Segment Open
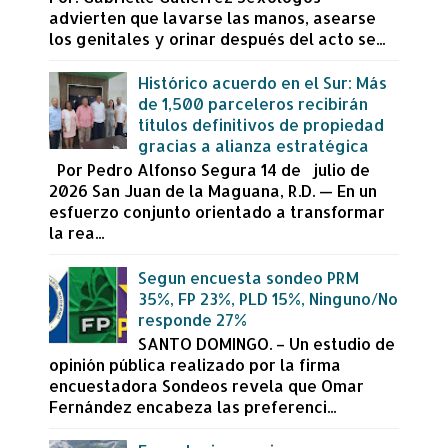
advierten que lavarse las manos, asearse
los genitales y orinar después del acto se...
Histórico acuerdo en el Sur: Más
de 1,500 parceleros recibirán
títulos definitivos de propiedad
gracias a alianza estratégica
Por Pedro Alfonso Segura 14 de julio de
2026 San Juan de la Maguana, R.D. — En un
esfuerzo conjunto orientado a transformar
la rea...
Segun encuesta sondeo PRM
35%, FP 23%, PLD 15%, Ninguno/No
responde 27%
SANTO DOMINGO. – Un estudio de
opinión pública realizado por la firma
encuestadora Sondeos revela que Omar
Fernández encabeza las preferenci...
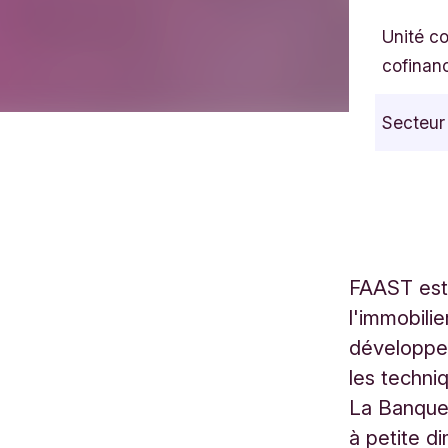
Unité c
cofinan
Secteur
FAAST est 
l'immobili
développe 
les techni
La Banque 
à petite d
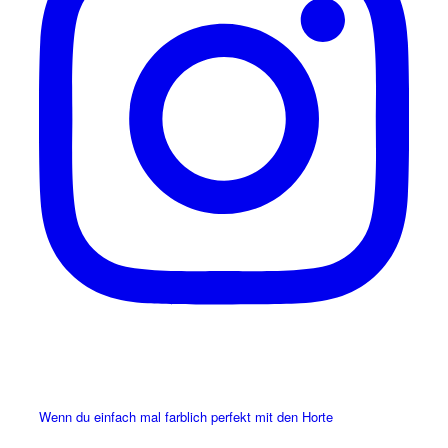
Wenn du einfach mal farblich perfekt mit den Horte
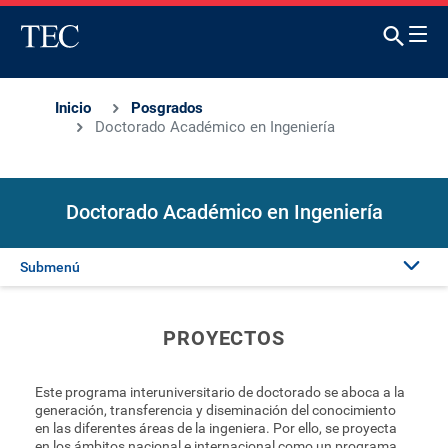
Inicio
Posgrados
Doctorado Académico en Ingeniería
Doctorado Académico en Ingeniería
Submenú
Presentación
PROYECTOS
Admisión
Este programa interuniversitario de doctorado se aboca a la
generación, transferencia y diseminación del conocimiento
Proyectos
en las diferentes áreas de la ingeniera. Por ello, se proyecta
en los ámbitos nacional e internacional como un programa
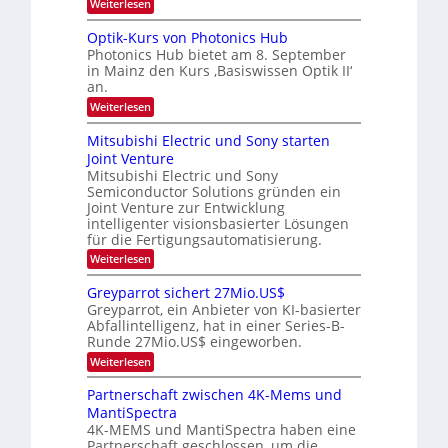
:
Weiterlesen
a
W
i
K
e
a
I
u
t
Optik-Kurs von Photonics Hub
c
-
s
h
Photonics Hub bietet am 8. September
u
E
-
s
in Mainz den Kurs ‚Basiswissen Optik II‘
n
i
S
t
an.
n
e
g
u
s
m
:
Weiterlesen
m
s
a
i
O
i
t
-
n
p
m
Mitsubishi Electric und Sony starten
z
a
t
T
e
Joint Venture
n
r
i
r
r
i
Mitsubishi Electric und Sony
k
s
m
e
Semiconductor Solutions gründen ein
-
t
m
K
Joint Venture zur Entwicklung
n
e
t
u
n
intelligenter visionsbasierter Lösungen
d
i
r
H
für die Fertigungsautomatisierung.
n
s
s
a
d
:
Weiterlesen
v
l
e
M
o
b
r
i
n
j
Greyparrot sichert 27Mio.US$
D
t
P
a
Greyparrot, ein Anbieter von KI-basierter
A
s
h
h
Abfallintelligenz, hat in einer Series-B-
C
u
o
r
H
Runde 27Mio.US$ eingeworben.
b
t
-
i
o
:
Weiterlesen
I
s
n
G
n
h
i
r
Partnerschaft zwischen 4K-Mems und
d
i
c
e
u
MantiSpectra
E
s
y
s
l
H
4K-MEMS und MantiSpectra haben eine
p
t
e
u
Partnerschaft geschlossen, um die
a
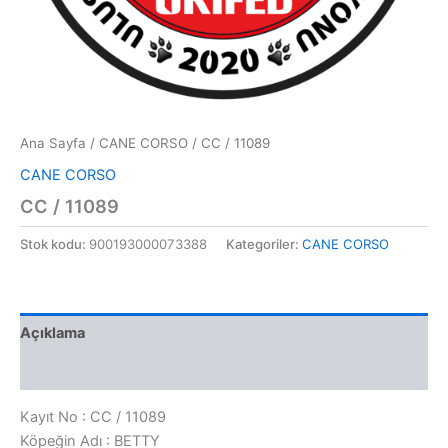
Ana Sayfa
/
CANE CORSO
/ CC / 11089
CANE CORSO
CC / 11089
Stok kodu:
900193000073388
Kategoriler:
CANE CORSO
Açıklama
Değerlendirmeler (0)
Kayıt No : CC / 11089
Köpeğin Adı : BETTY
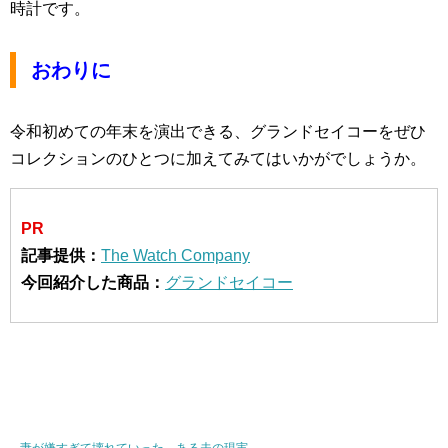
時計です。
おわりに
令和初めての年末を演出できる、グランドセイコーをぜひ
コレクションのひとつに加えてみてはいかがでしょうか。
PR
記事提供：
The Watch Company
今回紹介した商品：
グランドセイコー
妻が嫌すぎて壊れていった、ある夫の現実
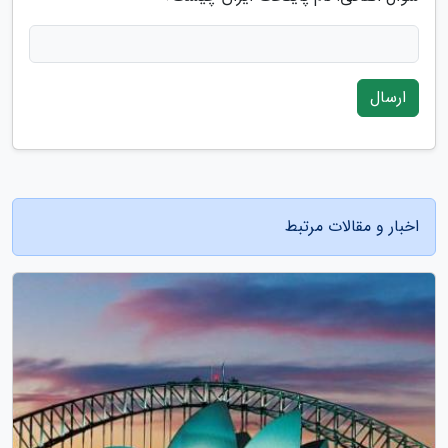
ارسال
اخبار و مقالات مرتبط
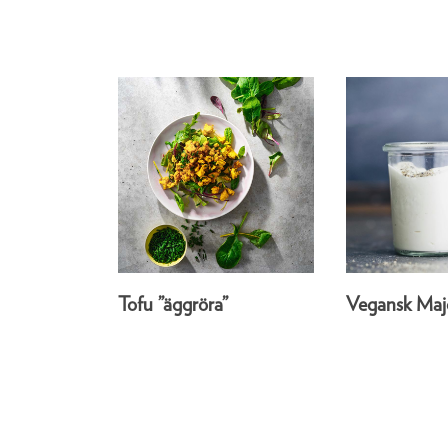
Tofu ”äggröra”
Vegansk Maj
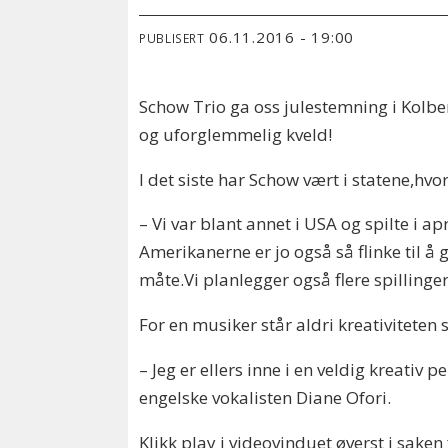
06.11.2016 - 19:00
PUBLISERT
Schow Trio ga oss julestemning i Kolb
og uforglemmelig kveld!
I det siste har Schow vært i statene,hvo
– Vi var blant annet i USA og spilte i a
Amerikanerne er jo også så flinke til å
måte.Vi planlegger også flere spillinger
For en musiker står aldri kreativiteten s
– Jeg er ellers inne i en veldig kreati
engelske vokalisten Diane Ofori.
Klikk play i videovinduet øverst i sake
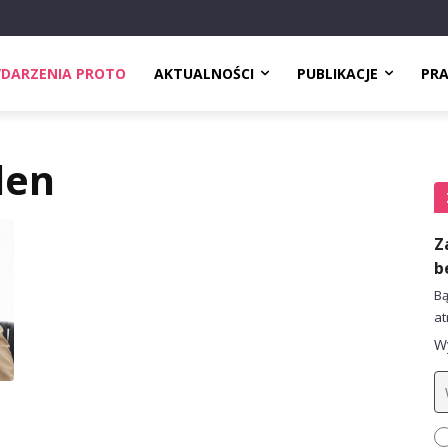
DARZENIA PROTO
AKTUALNOŚCI
PUBLIKACJE
PR
den
Z
b
Bą
at
Wy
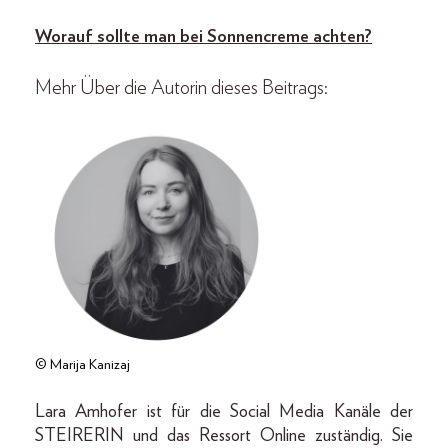
Worauf sollte man bei Sonnencreme achten?
Mehr Über die Autorin dieses Beitrags:
© Marija Kanizaj
Lara Amhofer ist für die Social Media Kanäle der
STEIRERIN und das Ressort Online zuständig. Sie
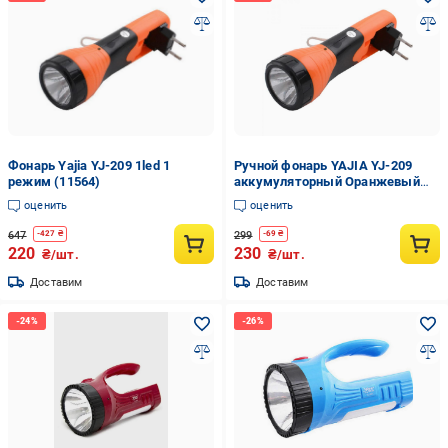
Фонарь Yajia YJ-209 1led 1
Ручной фонарь YAJIA YJ-209
режим (11564)
аккумуляторный Оранжевый
(13010681)
оценить
оценить
647
299
-
427
₴
-
69
₴
220
230
₴/шт.
₴/шт.
Доставим
Доставим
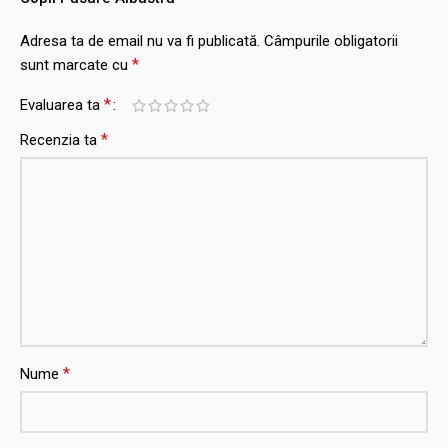
Adresa ta de email nu va fi publicată.
Câmpurile obligatorii
*
sunt marcate cu
*
Evaluarea ta
*
Recenzia ta
*
Nume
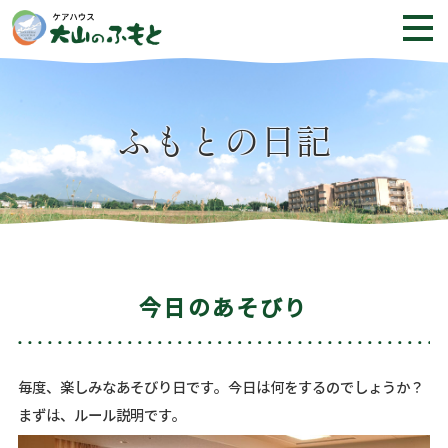
ふもとの日記
今日のあそびり
毎度、楽しみなあそびり日です。今日は何をするのでしょうか？
まずは、ルール説明です。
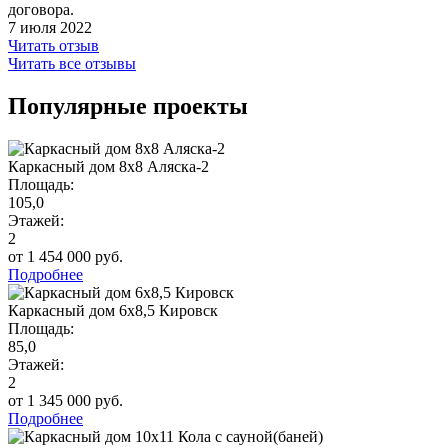
договора.
7 июля 2022
Читать отзыв
Читать все отзывы
Популярные проекты
Каркасный дом 8х8 Аляска-2
Площадь:
105,0
Этажей:
2
от 1 454 000 руб.
Подробнее
Каркасный дом 6х8,5 Кировск
Площадь:
85,0
Этажей:
2
от 1 345 000 руб.
Подробнее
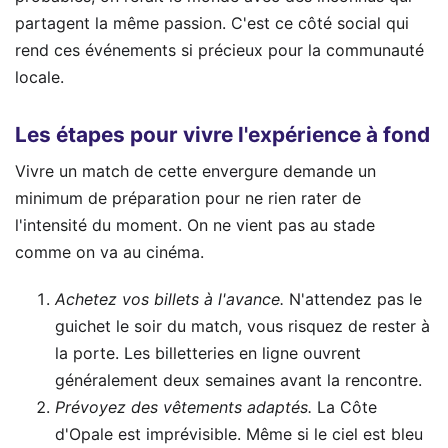
partagent la même passion. C'est ce côté social qui
rend ces événements si précieux pour la communauté
locale.
Les étapes pour vivre l'expérience à fond
Vivre un match de cette envergure demande un
minimum de préparation pour ne rien rater de
l'intensité du moment. On ne vient pas au stade
comme on va au cinéma.
Achetez vos billets à l'avance.
N'attendez pas le
guichet le soir du match, vous risquez de rester à
la porte. Les billetteries en ligne ouvrent
généralement deux semaines avant la rencontre.
Prévoyez des vêtements adaptés.
La Côte
d'Opale est imprévisible. Même si le ciel est bleu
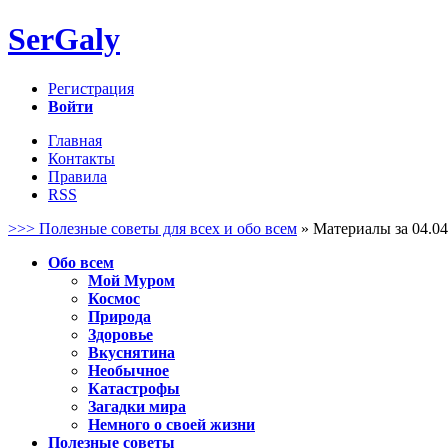
SerGaly
Регистрация
Войти
Главная
Контакты
Правила
RSS
>>> Полезные советы для всех и обо всем
» Материалы за 04.04
Обо всем
Мой Муром
Космос
Природа
Здоровье
Вкуснятина
Необычное
Катастрофы
Загадки мира
Немного о своей жизни
Полезные советы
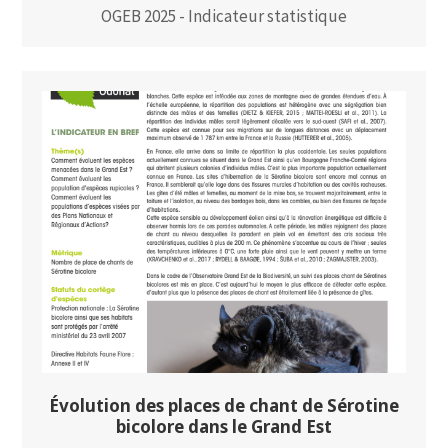
OGEB 2025 - Indicateur statistique
Évolution des places de chant de Sérotine
bicolore dans le Grand Est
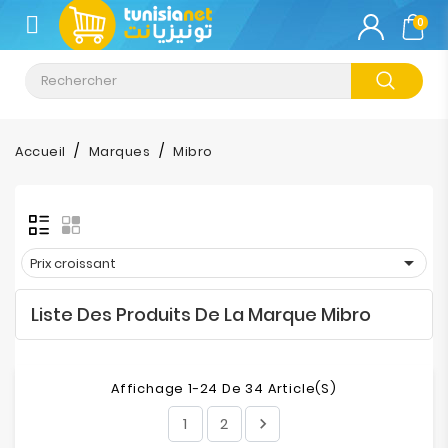
CATÉGORIE
0
Climatisation
Informatique
Accueil
Marques
Mibro
Téléphonie
&
Tablette

Prix croissant
Impression
Liste Des Produits De La Marque Mibro
Stockage
TV-
Affichage 1-24 De 34 Article(s)
Son-
Photos
1
2

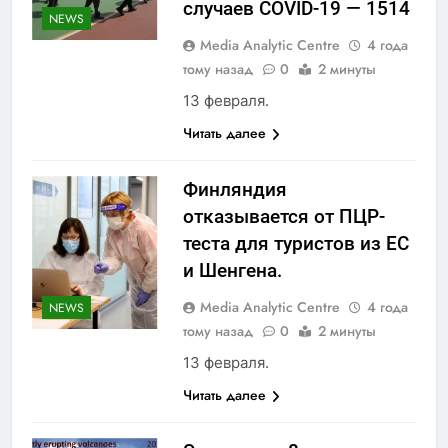
случаев COVID-19 — 1514
NEWS
Media Analytic Centre
4 года
тому назад
0
2 минуты
13 февраля.
Читать далее
Финляндия
отказывается от ПЦР-
теста для туристов из ЕС
и Шенгена.
Media Analytic Centre
4 года
NEWS
тому назад
0
2 минуты
13 февраля.
Читать далее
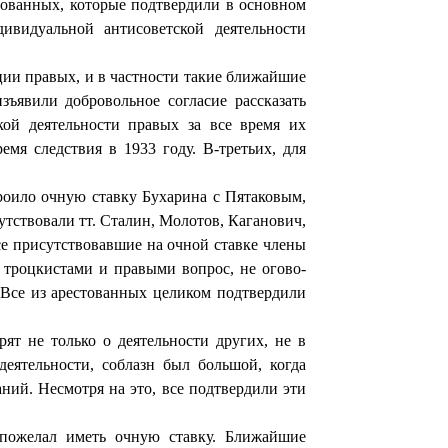
тованных, которые подтвердили в основ­ном
видуальной антисоветской деятельности
ции правых, и в частности такие ближайшие
зъявили добровольное согласие рассказать
ой деятельности правых за все время их
емя следствия в 1933 году. В-третьих, для
оило очную ставку Бухарина с Пятаковым,
тствовали тт. Сталин, Молотов, Каганович,
 присутствовавшие на оч­ной ставке члены
троцкистами и правыми вопрос, не огово­
 Все из арестованных целиком подтвердили
ят не только о деятельности других, не в
еятельности, со­блазн был большой, когда
аний. Несмотря на это, все под­твердили эти
 пожелал иметь очную ставку. Ближайшие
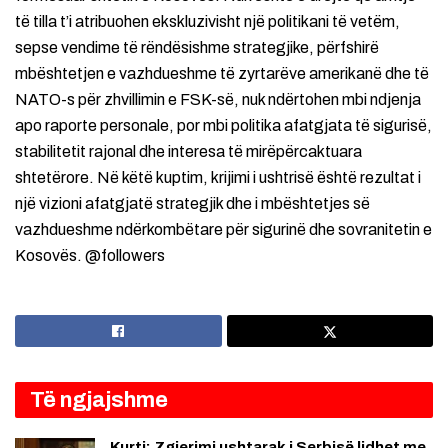
të tilla t’i atribuohen ekskluzivisht një politikani të vetëm,
sepse vendime të rëndësishme strategjike, përfshirë
mbështetjen e vazhdueshme të zyrtarëve amerikanë dhe të
NATO-s për zhvillimin e FSK-së, nuk ndërtohen mbi ndjenja
apo raporte personale, por mbi politika afatgjata të sigurisë,
stabilitetit rajonal dhe interesa të mirëpërcaktuara
shtetërore. Në këtë kuptim, krijimi i ushtrisë është rezultat i
një vizioni afatgjatë strategjik dhe i mbështetjes së
vazhdueshme ndërkombëtare për sigurinë dhe sovranitetin e
Kosovës. @followers
Të ngjajshme
Kurti: Zgjerimi ushtarak i Serbisë lidhet me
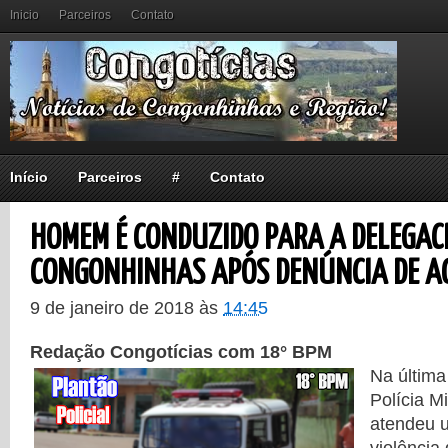
Inicio
Parceiros
Contato
Início
Parceiros
#
Contato
HOMEM É CONDUZIDO PARA A DELEGACI
CONGONHINHAS APÓS DENÚNCIA DE A
9 de janeiro de 2018
às
14:45
Redação Congotícias com 18° BPM
Na última
Polícia M
atendeu 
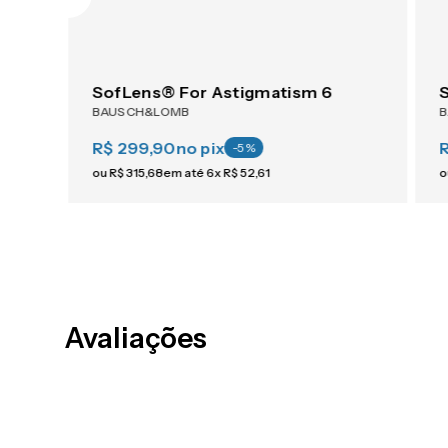
ACUVUE® OASYS 1-Day For Astigmatism 30
SofLens® For Astigmatism 6
BAUSCH&LOMB
R$ 299,90
no pix
-
5
%
ou
R$
315
,
68
em até
6
x
R$
52
,
61
o
Avaliações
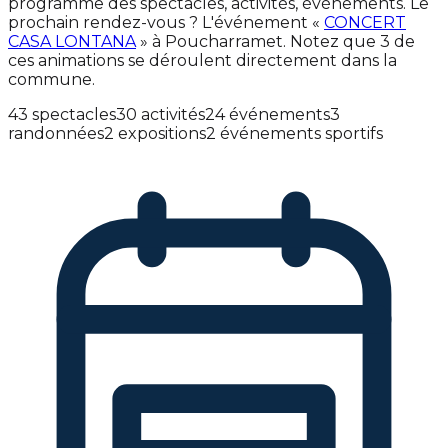
programme des spectacles, activités, événements. Le
prochain rendez-vous ? L'événement «
CONCERT
CASA LONTANA
» à Poucharramet. Notez que 3 de
ces animations se déroulent directement dans la
commune.
43 spectacles
30 activités
24 événements
3
randonnées
2 expositions
2 événements sportifs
Segment Closed
# [YOUR INSTRUCTIONS]
Tail of the listing, starting at the line with "24 événements" and ending at the last line: output it exactly and add nothing.

# [WRITTEN SOLUTION]
24 événements
3
randonnées
2 expositions
2 événements sportifs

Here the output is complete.